'Under the new GDP series, there has been reallocation of a few items from one sector to another, from services to manufacturing sectors.'
The back series data of GDP released recently by a panel of experts has evoked sharp reactions among political circles and experts.
N R Bhanumurthy, bottom, left, professor of economics at the National Institute of Public Finance and Policy, and the author of the series, presented in a report to the National Statistical Commission, explains to Abhishek Waghmare various aspects of the methodology. Edited excerpts:
The methodology you have used to formulate the back series has sparked a heated political debate. Is it an appropriate methodology?
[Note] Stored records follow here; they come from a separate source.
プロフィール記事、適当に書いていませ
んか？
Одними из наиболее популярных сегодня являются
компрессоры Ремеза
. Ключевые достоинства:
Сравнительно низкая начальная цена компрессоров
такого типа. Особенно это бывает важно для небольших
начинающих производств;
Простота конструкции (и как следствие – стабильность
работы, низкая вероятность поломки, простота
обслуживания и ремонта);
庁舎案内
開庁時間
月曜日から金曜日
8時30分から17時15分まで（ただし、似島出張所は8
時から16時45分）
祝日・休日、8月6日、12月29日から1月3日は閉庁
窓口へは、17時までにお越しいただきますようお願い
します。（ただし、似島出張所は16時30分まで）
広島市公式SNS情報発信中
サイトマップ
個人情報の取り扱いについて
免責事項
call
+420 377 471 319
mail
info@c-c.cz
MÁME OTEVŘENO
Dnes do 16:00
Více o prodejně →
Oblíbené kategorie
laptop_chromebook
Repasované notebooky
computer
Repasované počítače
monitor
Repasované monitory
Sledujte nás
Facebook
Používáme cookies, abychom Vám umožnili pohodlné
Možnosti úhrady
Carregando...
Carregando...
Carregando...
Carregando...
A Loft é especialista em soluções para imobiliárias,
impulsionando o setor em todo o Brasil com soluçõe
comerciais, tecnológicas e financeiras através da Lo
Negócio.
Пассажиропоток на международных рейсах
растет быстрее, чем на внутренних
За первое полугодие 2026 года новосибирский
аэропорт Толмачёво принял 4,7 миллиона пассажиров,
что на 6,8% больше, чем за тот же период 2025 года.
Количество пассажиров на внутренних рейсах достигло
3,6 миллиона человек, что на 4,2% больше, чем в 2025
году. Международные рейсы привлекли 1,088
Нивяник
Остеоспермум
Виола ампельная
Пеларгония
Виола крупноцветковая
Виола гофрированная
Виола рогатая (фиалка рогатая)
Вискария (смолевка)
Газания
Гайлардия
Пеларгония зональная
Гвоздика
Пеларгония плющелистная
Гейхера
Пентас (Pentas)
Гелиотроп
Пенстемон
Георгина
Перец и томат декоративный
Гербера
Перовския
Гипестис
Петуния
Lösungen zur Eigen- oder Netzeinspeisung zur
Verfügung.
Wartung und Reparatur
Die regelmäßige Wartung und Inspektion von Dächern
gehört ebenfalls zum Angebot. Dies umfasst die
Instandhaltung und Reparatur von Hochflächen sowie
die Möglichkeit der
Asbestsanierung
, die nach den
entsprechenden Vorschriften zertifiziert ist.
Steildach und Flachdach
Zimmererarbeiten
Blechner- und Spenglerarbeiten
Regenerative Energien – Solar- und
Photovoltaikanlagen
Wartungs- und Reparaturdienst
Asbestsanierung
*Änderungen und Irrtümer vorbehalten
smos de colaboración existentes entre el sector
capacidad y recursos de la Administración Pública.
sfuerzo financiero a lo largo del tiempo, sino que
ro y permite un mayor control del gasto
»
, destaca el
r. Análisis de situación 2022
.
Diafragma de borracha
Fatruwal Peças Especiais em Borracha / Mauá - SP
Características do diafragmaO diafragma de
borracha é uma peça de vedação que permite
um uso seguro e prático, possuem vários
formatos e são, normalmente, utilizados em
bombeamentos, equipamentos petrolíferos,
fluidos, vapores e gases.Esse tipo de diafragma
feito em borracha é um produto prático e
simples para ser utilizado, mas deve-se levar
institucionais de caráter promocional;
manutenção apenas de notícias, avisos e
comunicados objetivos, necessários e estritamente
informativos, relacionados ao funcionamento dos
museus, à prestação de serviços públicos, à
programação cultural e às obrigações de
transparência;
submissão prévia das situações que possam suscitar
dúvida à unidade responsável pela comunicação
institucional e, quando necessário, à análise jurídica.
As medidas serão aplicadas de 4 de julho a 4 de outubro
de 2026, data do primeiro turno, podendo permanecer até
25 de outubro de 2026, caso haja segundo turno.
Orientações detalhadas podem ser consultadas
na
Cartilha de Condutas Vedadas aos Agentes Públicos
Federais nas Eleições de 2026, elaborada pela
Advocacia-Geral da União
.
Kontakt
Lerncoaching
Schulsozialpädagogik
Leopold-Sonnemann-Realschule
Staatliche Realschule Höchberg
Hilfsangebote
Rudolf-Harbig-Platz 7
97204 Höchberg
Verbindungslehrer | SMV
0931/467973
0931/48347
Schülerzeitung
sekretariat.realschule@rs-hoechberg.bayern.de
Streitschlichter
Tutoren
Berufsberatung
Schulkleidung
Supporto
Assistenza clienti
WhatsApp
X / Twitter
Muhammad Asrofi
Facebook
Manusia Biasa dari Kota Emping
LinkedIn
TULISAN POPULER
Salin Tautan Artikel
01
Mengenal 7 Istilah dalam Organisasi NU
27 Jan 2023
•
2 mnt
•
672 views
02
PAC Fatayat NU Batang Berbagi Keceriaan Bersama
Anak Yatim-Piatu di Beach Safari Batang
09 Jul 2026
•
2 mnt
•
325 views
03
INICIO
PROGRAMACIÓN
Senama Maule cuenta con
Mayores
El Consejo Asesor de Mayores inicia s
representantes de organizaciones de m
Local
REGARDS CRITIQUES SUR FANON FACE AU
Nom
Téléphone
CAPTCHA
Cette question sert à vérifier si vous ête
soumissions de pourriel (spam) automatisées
As discussed in the committee report, this is just one of the three suggested methods.
Ideally, one would have gone back to the actual databases used for calculating the new series, which CSO is already attempting.
In the meantime, we have used the second best possible method, this is, the production shift approach.
As base year changes, some items become irrelevant in the economy, while some become more and more important.
So the change, or difference, in the two series (2004-05 and 2011-12) is the value added by the addition of new items and deletion of old and irrelevant items.
We have taken this value as the reference, and assumed that this value has been added gradually from 1993-94 till 2011-12, and using a simple equation, we have redistributed this value in each year.
How robust are these numbers at the aggregated and sectoral levels?
The difference between new and old series for value added in 2011-12 is the highest in 2011-12.
The redistribution gradually reduces as we go backwards in time for every year.
In other words, the contribution of new items is assumed to be zero at beginning of period (1993-94) and it increases over time.
Further, under the new GDP series, there has been reallocation of a few items from one sector to another, from services to manufacturing sectors.
Hence, there could be an increase in the volatility in the growth at the sub-sector and aggregate levels, such volatility would not show up.
How is it different from the CSO approach?
As far as I know, in the past, the Central Statistics Office (CSO) used to do both: generate immediate past GDP from the original data sources.
Beyond a certain point, they use a simple method called splicing by retaining the same growth rate.
Here the problem is, as the growth rates are retained, the contribution of the new items in the beginning of the period (1993-94, in this case) would be larger, which may not be logical!
We all know, in the new GDP calculations, the CSO is using MCA-21 (Ministry of Corporate Affairs) data to calculate GDP with 2011-12 as its base.
But MCA-21 data is available only for the years after 2006-07, and they propose to use other existing databases to get the revised up to 2004-05.
Beyond that, my guess is that they may use the simple splicing method, which could be a problem. In any case, we have to wait and see how that series would look like.
This is the first-ever GDP back series for 2011-12 that has been put in the public domain. What are the biggest takeaways from it?
Researchers working on Indian macroeconomics have been looking for the back series for more than three years.
I am told such delay had not happened during the past revisions.
Based on our aggregate numbers, one can safely suggest that the differences between the two series is minimal and within the +/- 5% standard deviation we allow for any estimations.
It is certainly less than the extent of revisions that MoSPI suggested for 2012-13 and 2013-14.
In the absence of the back series, one could imagine the difficulty in, say, forecasting GDP for the current year.
What are the limitations of the production shift approach you have used?
One of the reasons for this is that as we adjust the difference asymptotically backwards and it has some systematic volatility, it adds up to the already in-built volatility in the old series.
Here what we have done is generate the back series at the sub-sectoral level and then add up to get the aggregate series.
The higher volatility/differences between old and new series at the sub-sectoral level, do not show up at the aggregate.
Further, this is also due to reallocation of some of the economic activities between industrial and services sector in the new series.
We are also superimposing these definitional changes (on which the new series is based) backwards, using a simple formula.
Thus, the sectoral or disaggregated new series is comparable to the old series with this limitation, while at the aggregate level these definitional changes even out.
What could be the alternatives to devise a methodology to obtain a back series?
The alternative methodologies are discussed in the report.
One is to get into relevant databases used in the new GDP calculations, which CSO is attempting.
And others being simple splicing method and converting the new series consistent with old base year.
We will look forward for the official estimates.